Practitioners call the resulting schema a Loyalty Program. if you prefer, you can call it a Rewards Program, Incentive Program, or Sales Performance Program. The name is less important than the definition. You could call it a “mileage give-away program” and I wouldn’t care (though that is a really awkward name that will not win you any awards).
I would care greatly if you commence the slide down the loyalty slippery slope by allowing “margin cannibalization” to sap confidence from your mission or think you can offer rewards to customers which you engineer to be unredeemable, whether through program rules or by the reward structure itself. These are characteristics of poorly designed programs, not the genre itself.
The days are gone when any customer will be tricked, bribed, or tempted into any behavior change that will benefit your business long enough to reach annual targets. Short term promotions meant to trigger impulse purchases or to shift share from a competitor will have effect until the promotion expires.
If you are content to string together multiple promotions, discounts, rebates, and give-aways and call it a marketing strategy, then you will find yourself running on a treadmill without a pause button.
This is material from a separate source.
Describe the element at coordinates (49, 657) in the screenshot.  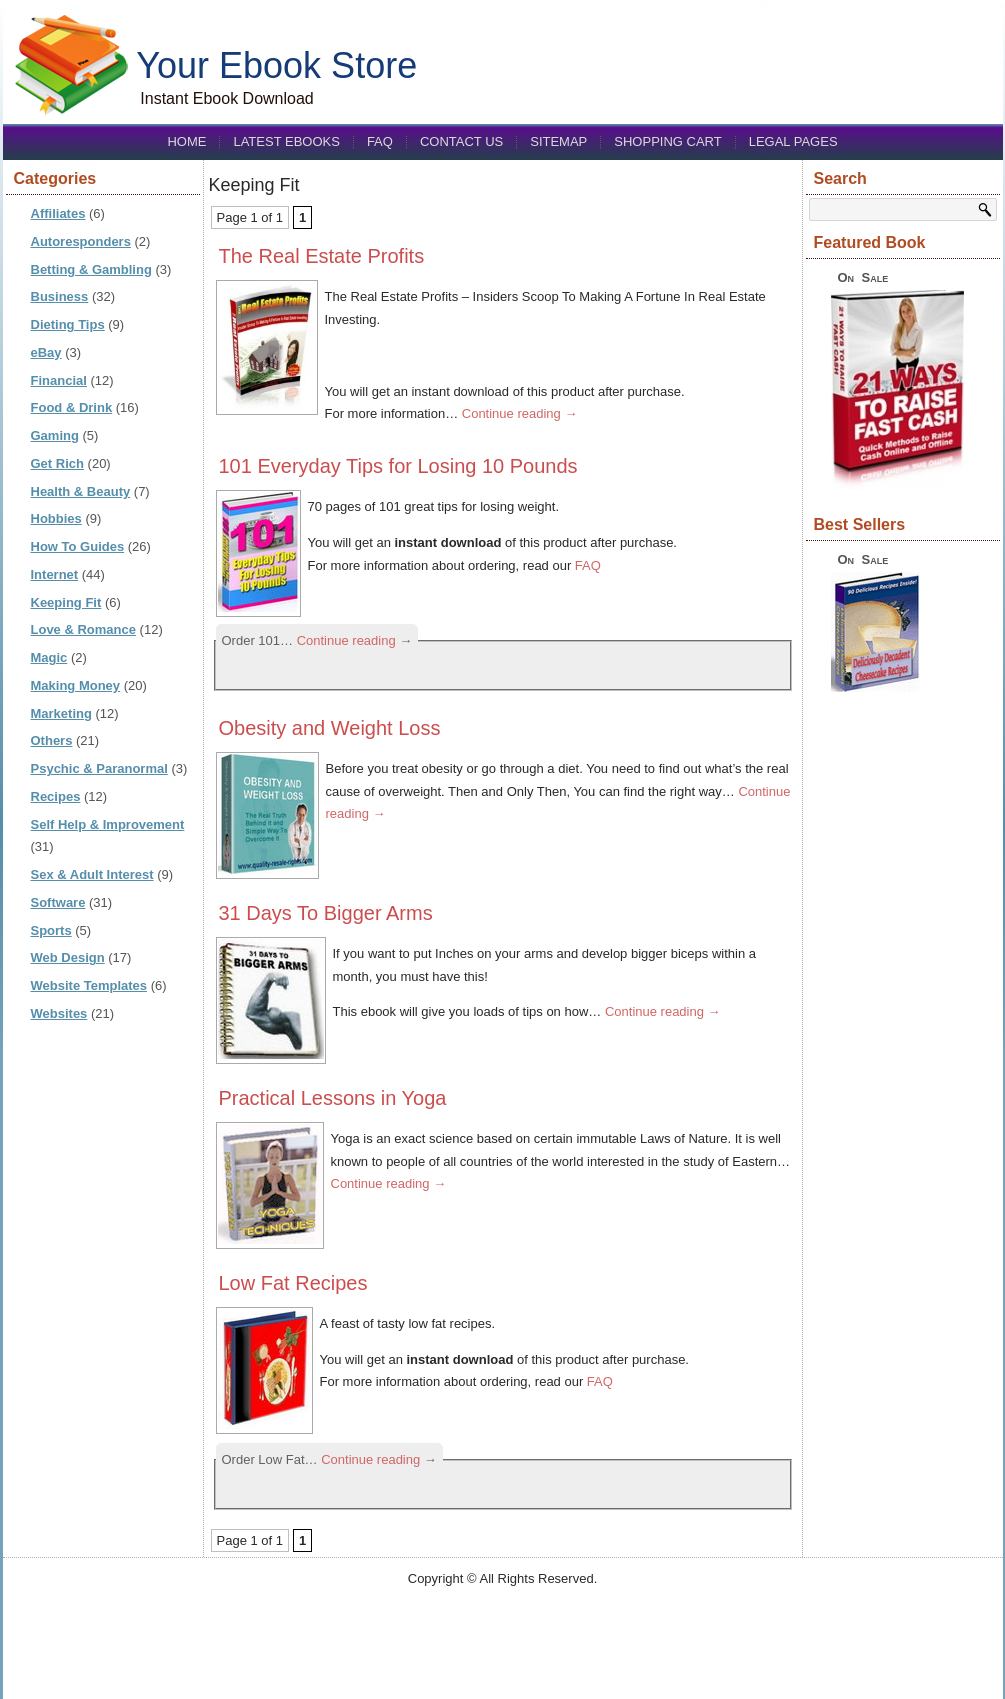 I see `Magic` at that location.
Stop the promos & you risk losing revenues and market share.
Successful loyalty programs are being more tightly integrated into Customer Experience than ever. If you can establish an in-store relationship worth preserving in the eyes of your customer, you can reinforce it with the loyalty program and leverage it to achieve multiple business objectives including acquisition, cross-sell, and retention. Without this integration, you risk the loyalty program being evaluated as a subset of price and more easily tossed aside as the result of a poor service interaction.
Some customers want to talk to you, others don’t. A well structured and executed Loyalty program provides the platform for the boisterous to become advocates and the shy to at least voice an opinion. Why pay money for a research panel when you can solicit candid opinions from those who are interacting with you and a have a factual basis for their praise or criticism? Surveying those whose level of interaction can’t be documented quantitatively is a gauge of brand awareness but not much more.
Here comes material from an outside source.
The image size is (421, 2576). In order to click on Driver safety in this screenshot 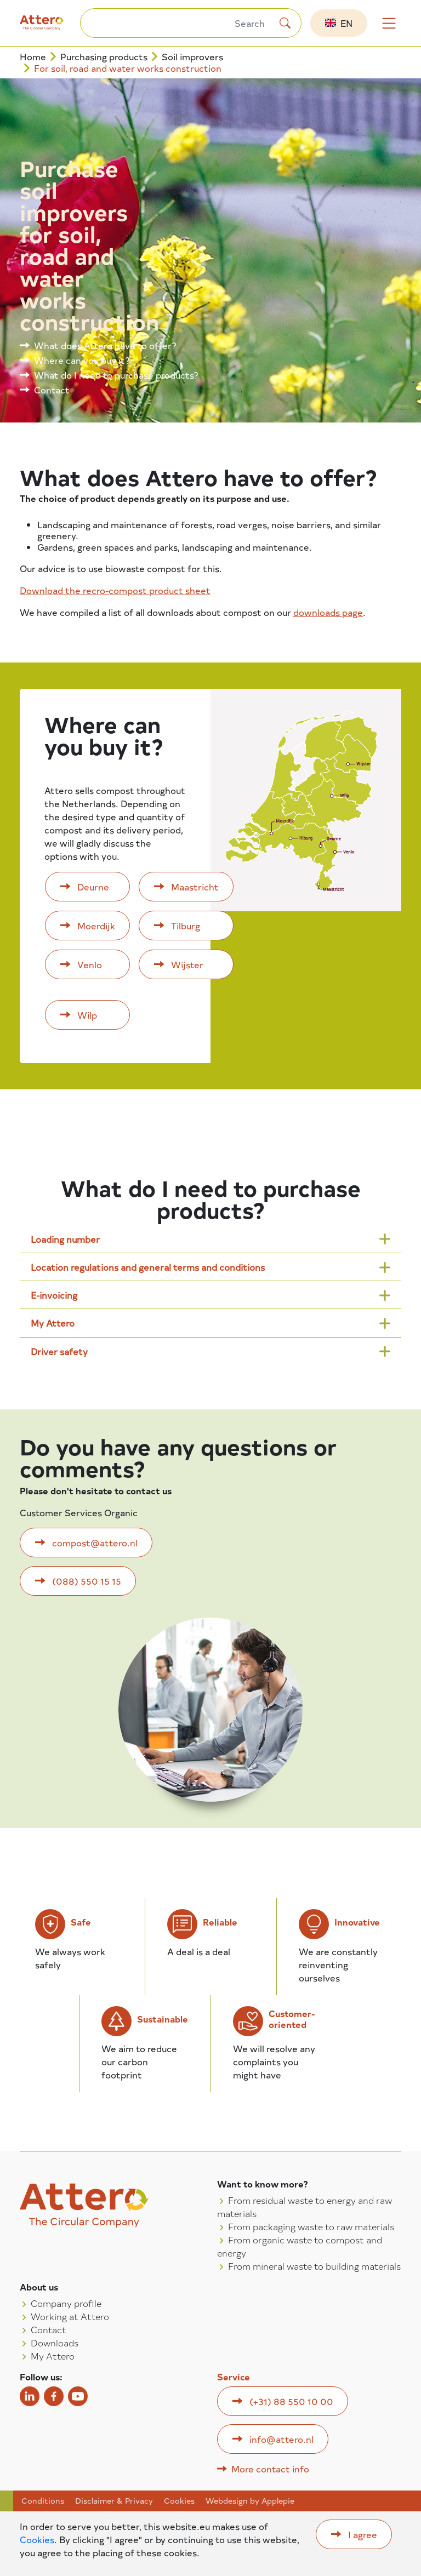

Put on your consumer hat. You will come to understand that Loyalty Programs should not recklessly collect data and let it sit idle or be used to support invasive marketing. Loyalty done right encourages behaviors which are profitable for the business and positive for the consumer. If any behaviors encouraged are harmful or have negative impact on the customer, throw it out of your offer matrix.
As we redefine Loyalty, we should take the high road. Agreement on business objectives is the right starting point, and filtering behavior change with your customer hat on will lead to value proposition creation that will stand the test of time.
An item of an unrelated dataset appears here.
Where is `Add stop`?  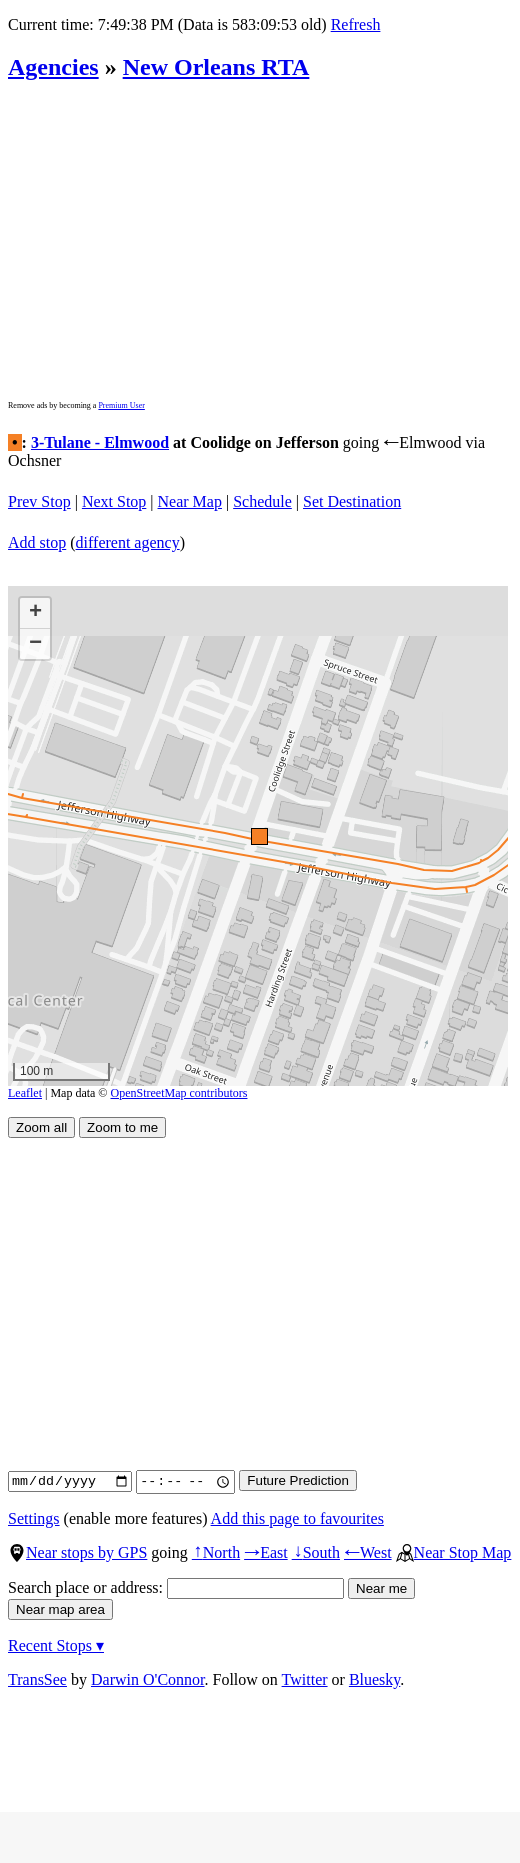 Add stop is located at coordinates (37, 542).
You’ll notice that I have said nothing here of points or financial liability. That’s because Loyalty 201 can be executed using tangible benefits beyond points, and new avenues of cost-sharing are being explored every day to keep ROI in the conversation.
Walk yourself through the tenets of Loyalty 201 above and, if your program varies in one or more areas, consider it time for some tweaking if not a redesign.
It’s so simple. As the Good Book says, “wide is the road that leads to destruction, but small is the gate and narrow the road that leads to life (for this metaphor, success with your customers). Scripture also says of the narrow gate that “only a few find it” – that doesn’t have to be the case in Loyalty Marketing.